Une fois qu'il furent tous dans la nef, sur l'escalier de marbre du cœur, le Docteur tendit les mains vers les colonnes et les sièges, et tourna sur lui-même en se dirigeant vers un vitrail à sa droite, tandis que les autres restaient sur les marches de marbre.

 

- Vous ne vous êtes jamais dit que cette Église était une impossibilité architecturale?

- Vous êtes à Coxtin, répliqua Adrian. Difficile de trouver quelque chose de proportionné ici...

- Les colonnes ne peuvent pas soutenir un plafond aussi haut, j'en suis sûr... murmurait le Docteur, désormais en-dessous du vitrail. Et ne parlons pas de l'hybridisme entre une cathédrale et une église. Le bâtiment est adapté pour une ville, peut-être, mais pas pour un village de la taille de Coxtin.

- Qu'est-ce que vous insinuez Docteur? Que mon église elle est pas belle? Qu'il y a eu une grande capitale chrétienne il y a des siècles de là, sur l'emplacement de Coxtin? cancanait Palm.

- Non. J'insinue que nous ne sommes pas dans une église.

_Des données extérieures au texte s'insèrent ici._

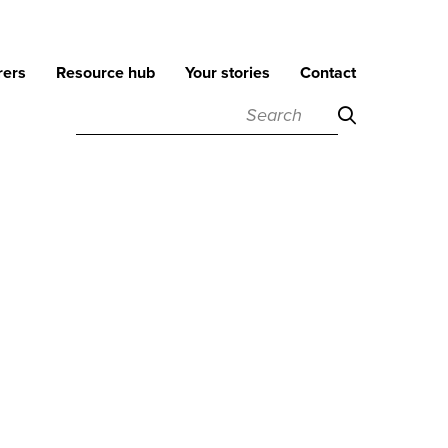
rers
Resource hub
Your stories
Contact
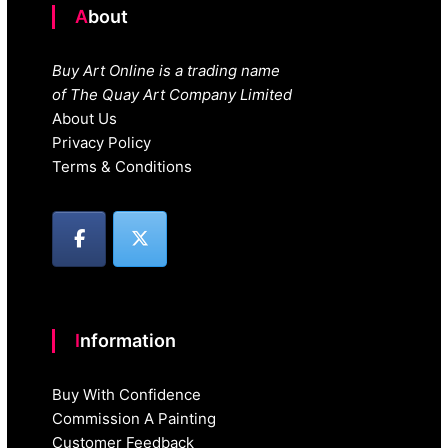
About
Buy Art Online is a trading name
of The Quay Art Company Limited
About Us
Privacy Policy
Terms & Conditions
Information
Buy With Confidence
Commission A Painting
Customer Feedback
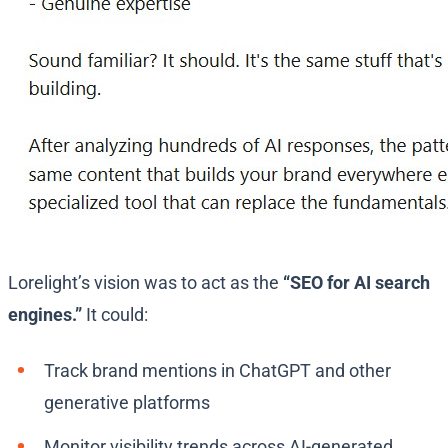
Lorelight’s vision was to act as the
“SEO for AI search
engines.”
It could:
Track brand mentions in ChatGPT and other
generative platforms
Monitor visibility trends across AI-generated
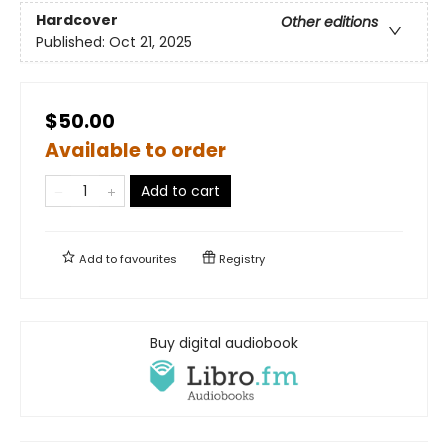
Hardcover
Other editions
Published:
Oct 21, 2025
$50.00
Available to order
Add to cart
Add to
favourites
Registry
Buy digital audiobook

- Oh, et qu'est-ce que c'est alors? continuait le Révérend. Un bateau? Comme le Victory? Arrêtez de blasphémer et d'insulter notre village et nos croyances!! Ce qui est arrivé à votre jeune amie vous rend complètement...

- Je vous déconseille vivement d'utiliser la disparition de Clara Oswin Oswald pour me critiquer, répondit avec une froideur horrible le Docteur. Mais pour une fois, vous avez raison.

- Vous reconnaissez votre péché de blasphème? demanda avec espoir Palm.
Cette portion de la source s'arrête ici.